The crime scene was not much better. 1887 had ended with a mysterious death in France, of the sports reporter Duncan M'Neill. He was found drowned off a beach, and was probably murdered, but despite some cooperation between French and British police the chief suspect (a local man) was never arrested. But none of the murders of 1888, until Whitechapel, was particularly important except to the victims. The biggest case in London in 1888 was prior to Whitechapel, was that of Joseph Rumbold in Regent's Park, not because of the type of killing, but because Rumbold appears to have been targeted in a 19th Century "wilding" crime, and it revealed the existence of gangs throughout London - even in the nice neighborhoods.
There were no major ship disasters or coal mine disasters in 1888 either. This does not mean no disasters occurred, but it means that nothing on the scale of major tragedy occurred. The next major disaster is the 1889 Johnstown Flood.

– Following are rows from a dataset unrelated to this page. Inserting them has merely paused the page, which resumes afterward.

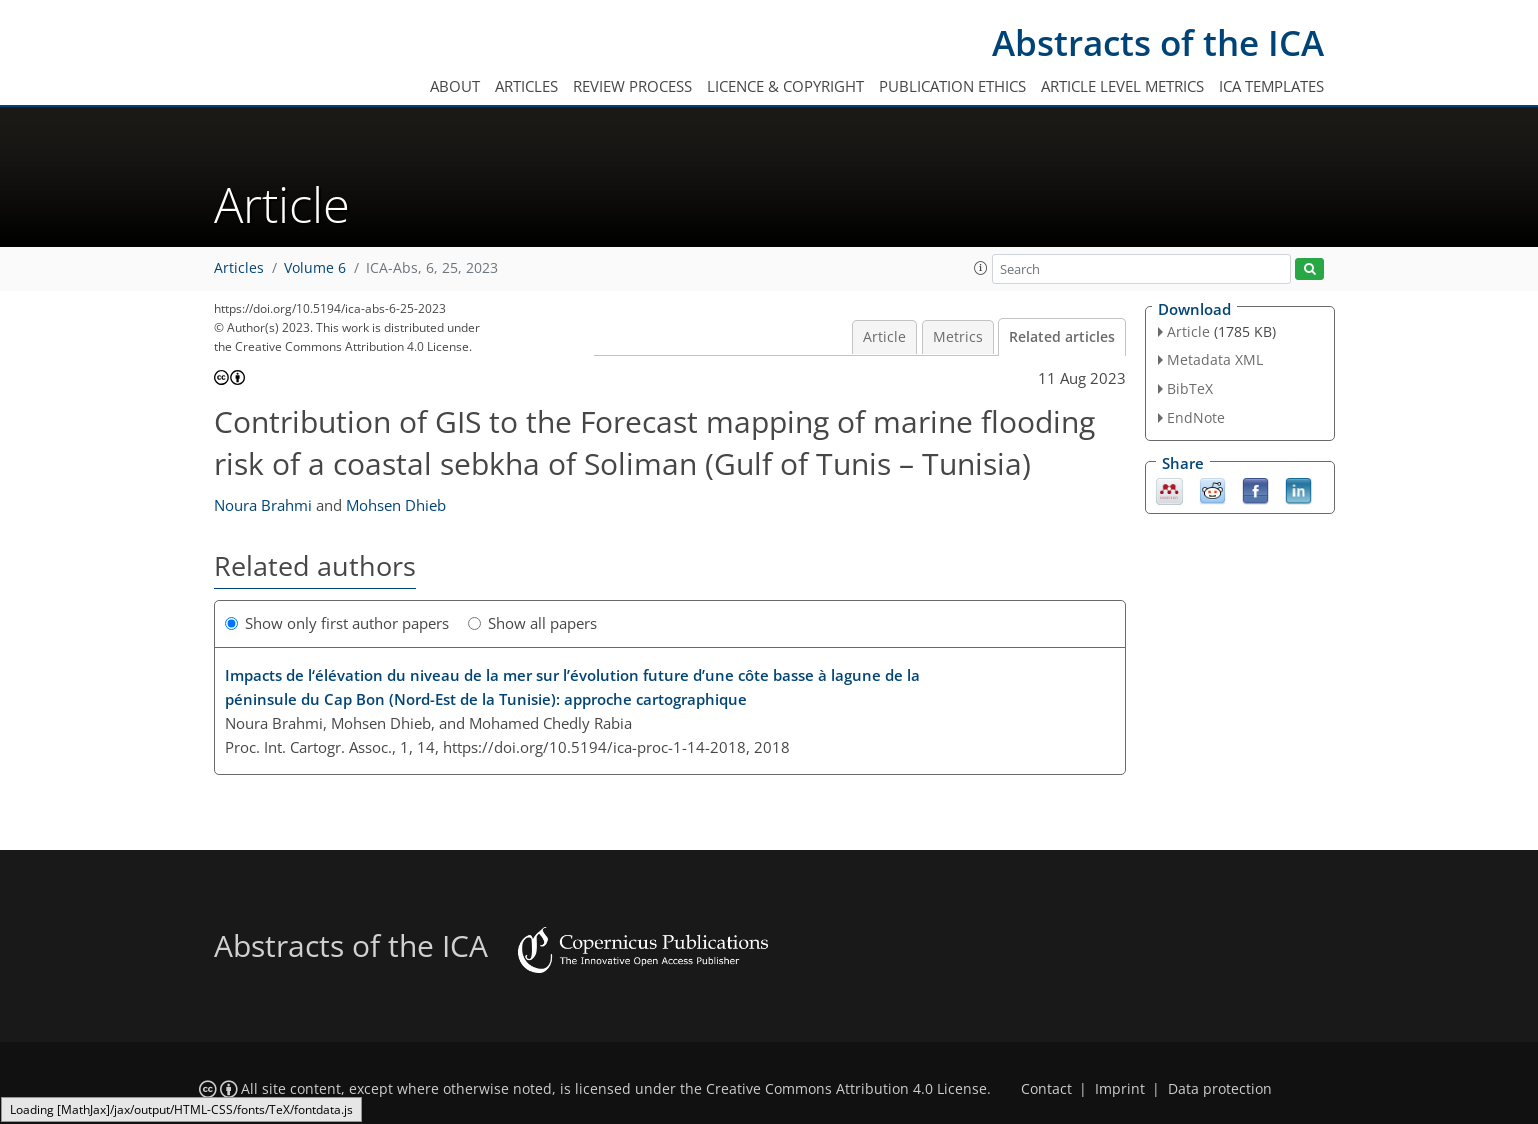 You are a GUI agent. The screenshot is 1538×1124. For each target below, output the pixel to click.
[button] (981, 268)
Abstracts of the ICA (1158, 42)
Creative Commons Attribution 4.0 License (846, 1089)
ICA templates (1271, 86)
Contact (1046, 1089)
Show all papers (532, 623)
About (455, 86)
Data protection (1220, 1089)
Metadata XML (1215, 359)
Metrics (958, 337)
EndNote (1196, 417)
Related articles (1062, 337)
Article (884, 337)
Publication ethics (952, 86)
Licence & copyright (785, 86)
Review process (632, 86)
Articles (526, 86)
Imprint (1120, 1089)
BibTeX (1190, 388)
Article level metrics (1122, 86)
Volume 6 (315, 268)
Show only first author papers (337, 623) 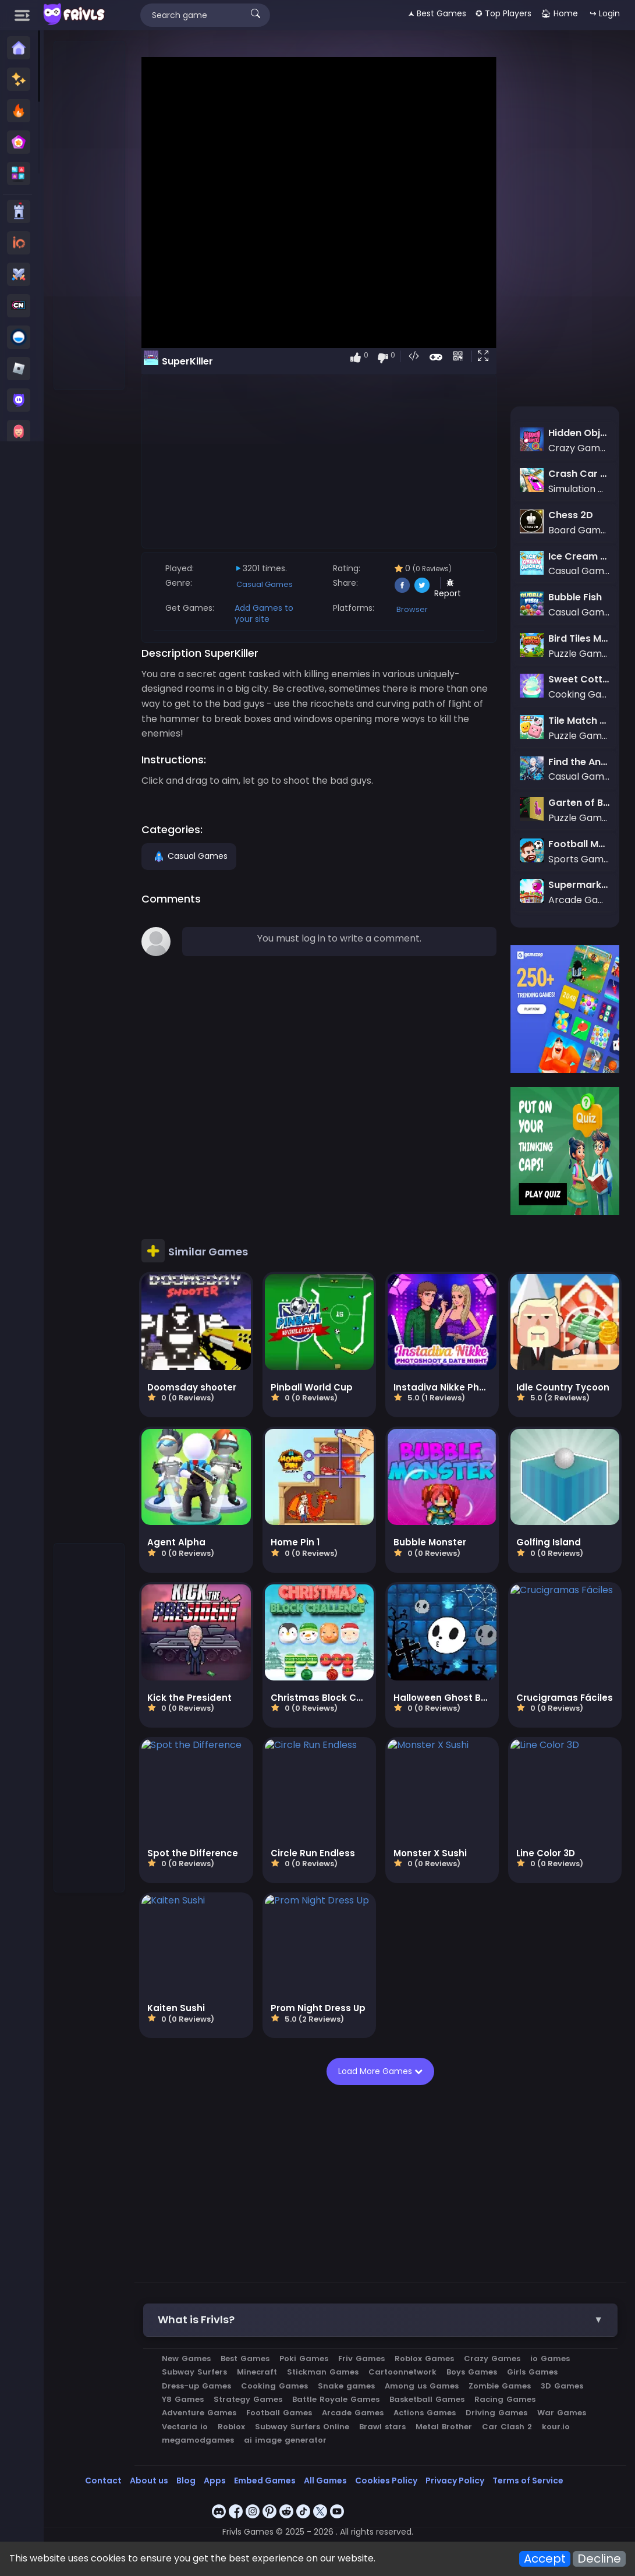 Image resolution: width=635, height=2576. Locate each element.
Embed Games (265, 2478)
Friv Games (363, 2356)
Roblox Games (426, 2356)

Under these circumstances then, with a lack of really earth shattering news items, Whitechapel becomes THE news item of the year. It's a horrifying series of crime, with a killer who is not caught, and it reveals a less than pleasant series of truths about Victorian society - about the bottom of that society.
By the way, the most notable KNOWN murderer that year was the French killer Prado, who was executed in December 1888. His crimes (dating back to 1886) were against women, but he was clever enough (using his wits) in forcing the police to believe another person who did not exist was the killer. An interesting side-light to this was that among the people standing outside the French prison where they were beheading Prado was the painter Paul Gauguin, possibly wondering how that nutty roommate of his at Arles, Vincent Van Gogh was doing, as a month before Van Gogh injured himself cutting off his ear lobe in an act of self-mutilation violence against Gauguin for rejecting his friendship. It was the second most notable body mutilation event of November 1888, but it just didn't make the newspapers at the time.
Certainly like the other, far more complete mutilation event did.
If one keeps this in mind, one can see that Whitechapel got an historical uniqueness that was just as odd in considering criminal history as the circumstances making the opening of King Tut's tomb in 1922 did in archeological history. Again, apparently a matter of historical timing.